## Task prompt
Locate the line that contains "Taslan Sleeveless". Retype it and every line after it to the end of the records, exactly, but not the pictures.

Records contained in a dataset

------------------------------------

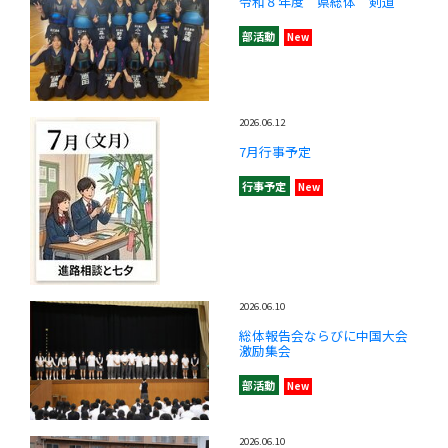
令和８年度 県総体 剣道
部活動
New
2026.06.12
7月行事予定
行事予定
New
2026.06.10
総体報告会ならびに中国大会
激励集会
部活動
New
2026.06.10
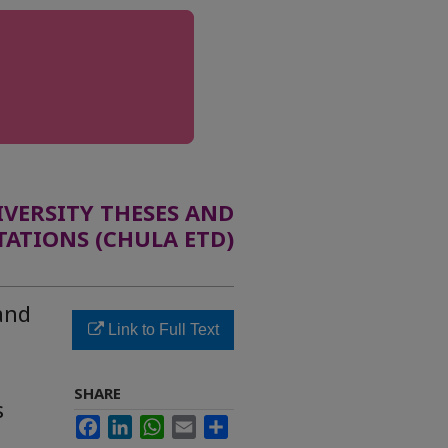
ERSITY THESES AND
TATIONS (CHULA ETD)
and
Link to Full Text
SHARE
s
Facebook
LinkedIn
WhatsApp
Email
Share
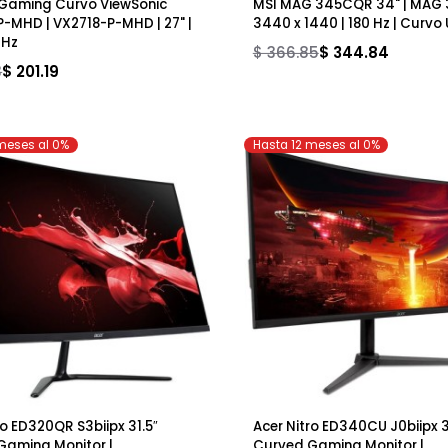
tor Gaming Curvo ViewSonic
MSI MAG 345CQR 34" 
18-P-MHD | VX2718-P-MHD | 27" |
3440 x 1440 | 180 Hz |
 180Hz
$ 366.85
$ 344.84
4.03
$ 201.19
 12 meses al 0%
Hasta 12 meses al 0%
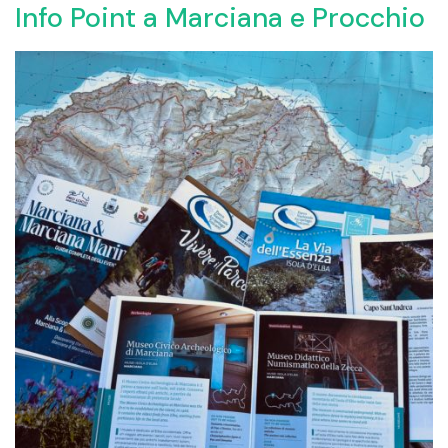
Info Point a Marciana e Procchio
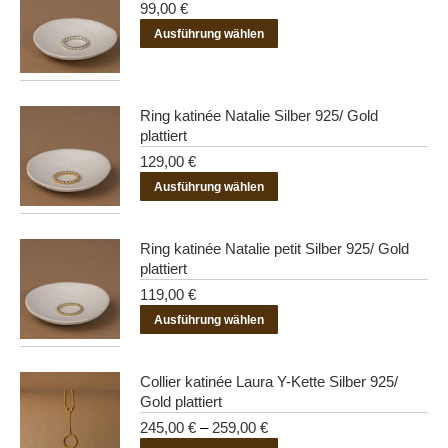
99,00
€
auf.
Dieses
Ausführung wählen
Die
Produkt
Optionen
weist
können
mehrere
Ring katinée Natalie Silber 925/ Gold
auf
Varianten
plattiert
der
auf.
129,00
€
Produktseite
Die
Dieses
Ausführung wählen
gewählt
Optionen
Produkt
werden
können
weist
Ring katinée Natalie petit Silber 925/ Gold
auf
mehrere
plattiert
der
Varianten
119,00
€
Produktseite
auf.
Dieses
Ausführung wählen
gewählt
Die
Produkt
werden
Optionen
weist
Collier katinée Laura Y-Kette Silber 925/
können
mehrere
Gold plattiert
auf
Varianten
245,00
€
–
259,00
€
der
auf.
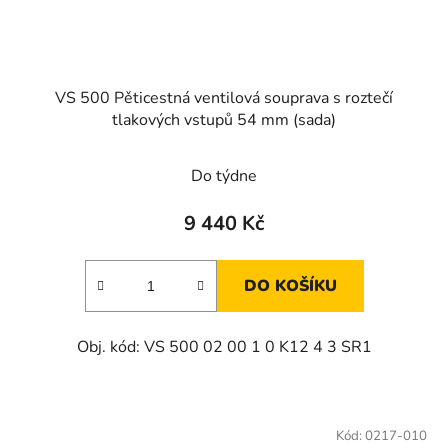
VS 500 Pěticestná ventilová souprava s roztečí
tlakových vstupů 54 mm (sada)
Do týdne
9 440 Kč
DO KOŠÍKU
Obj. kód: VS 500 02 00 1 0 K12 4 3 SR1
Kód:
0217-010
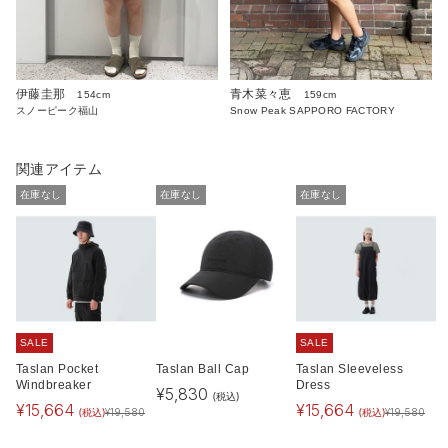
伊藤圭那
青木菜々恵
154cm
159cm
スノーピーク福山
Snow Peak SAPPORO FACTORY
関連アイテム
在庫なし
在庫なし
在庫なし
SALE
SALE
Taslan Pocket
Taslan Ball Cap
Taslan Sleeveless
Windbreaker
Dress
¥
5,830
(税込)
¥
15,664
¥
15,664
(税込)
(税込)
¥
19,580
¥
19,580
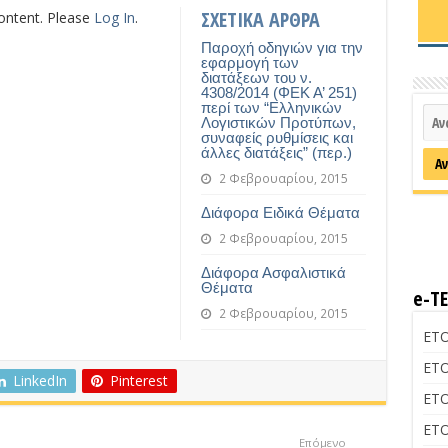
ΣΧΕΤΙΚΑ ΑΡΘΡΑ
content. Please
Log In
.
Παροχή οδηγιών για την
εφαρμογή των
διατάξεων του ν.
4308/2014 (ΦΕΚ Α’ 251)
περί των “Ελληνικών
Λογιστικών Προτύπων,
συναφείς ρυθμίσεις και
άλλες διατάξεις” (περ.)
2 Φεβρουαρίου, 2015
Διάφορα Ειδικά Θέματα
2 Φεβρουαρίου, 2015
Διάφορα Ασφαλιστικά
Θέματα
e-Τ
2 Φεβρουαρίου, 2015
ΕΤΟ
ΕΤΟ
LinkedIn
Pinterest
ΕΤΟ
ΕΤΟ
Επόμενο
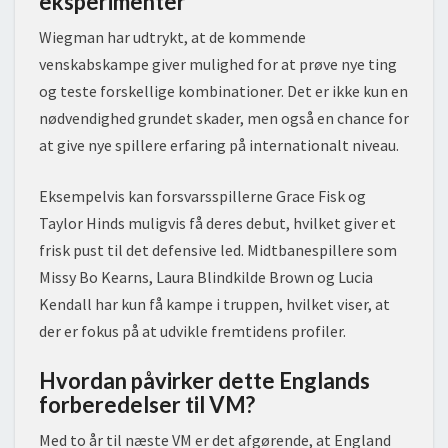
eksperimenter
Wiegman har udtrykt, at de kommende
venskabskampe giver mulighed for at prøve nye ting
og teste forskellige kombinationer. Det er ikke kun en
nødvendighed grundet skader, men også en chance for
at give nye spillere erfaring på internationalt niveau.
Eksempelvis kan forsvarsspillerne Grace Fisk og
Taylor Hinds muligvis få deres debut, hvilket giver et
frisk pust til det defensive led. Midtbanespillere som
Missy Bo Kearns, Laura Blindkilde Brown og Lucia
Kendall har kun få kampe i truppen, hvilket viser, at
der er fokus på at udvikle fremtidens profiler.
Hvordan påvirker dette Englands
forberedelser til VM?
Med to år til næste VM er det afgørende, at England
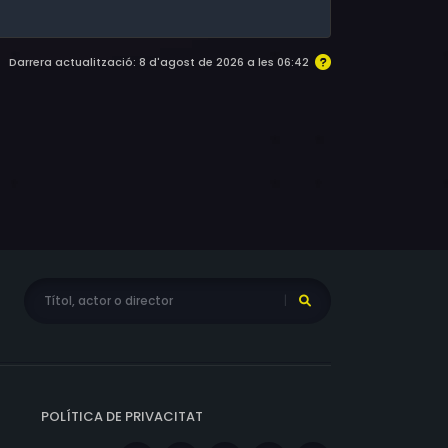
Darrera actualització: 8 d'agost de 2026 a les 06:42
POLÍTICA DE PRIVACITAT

------------------------------------

## Output below
Taslan Sleeveless
Windbreaker
Dress
¥
5,830
(税込)
¥
15,664
¥
15,664
(税込)
(税込)
¥
19,580
¥
19,580
ΣΧΕΤΙΚΑ ΑΡΘΡΑ
content. Please
Log In
.
Παροχή οδηγιών για την
εφαρμογή των
διατάξεων του ν.
4308/2014 (ΦΕΚ Α’ 251)
περί των “Ελληνικών
Λογιστικών Προτύπων,
συναφείς ρυθμίσεις και
άλλες διατάξεις” (περ.)
2 Φεβρουαρίου, 2015
Διάφορα Ειδικά Θέματα
2 Φεβρουαρίου, 2015
Διάφορα Ασφαλιστικά
Θέματα
e-Τ
2 Φεβρουαρίου, 2015
ΕΤΟ
ΕΤΟ
LinkedIn
Pinterest
ΕΤΟ
ΕΤΟ
Επόμενο
eksperimenter
Wiegman har udtrykt, at de kommende
venskabskampe giver mulighed for at prøve nye ting
og teste forskellige kombinationer. Det er ikke kun en
nødvendighed grundet skader, men også en chance for
at give nye spillere erfaring på internationalt niveau.
Eksempelvis kan forsvarsspillerne Grace Fisk og
Taylor Hinds muligvis få deres debut, hvilket giver et
frisk pust til det defensive led. Midtbanespillere som
Missy Bo Kearns, Laura Blindkilde Brown og Lucia
Kendall har kun få kampe i truppen, hvilket viser, at
der er fokus på at udvikle fremtidens profiler.
Hvordan påvirker dette Englands
forberedelser til VM?
Med to år til næste VM er det afgørende, at England
Darrera actualització: 8 d'agost de 2026 a les 06:42
POLÍTICA DE PRIVACITAT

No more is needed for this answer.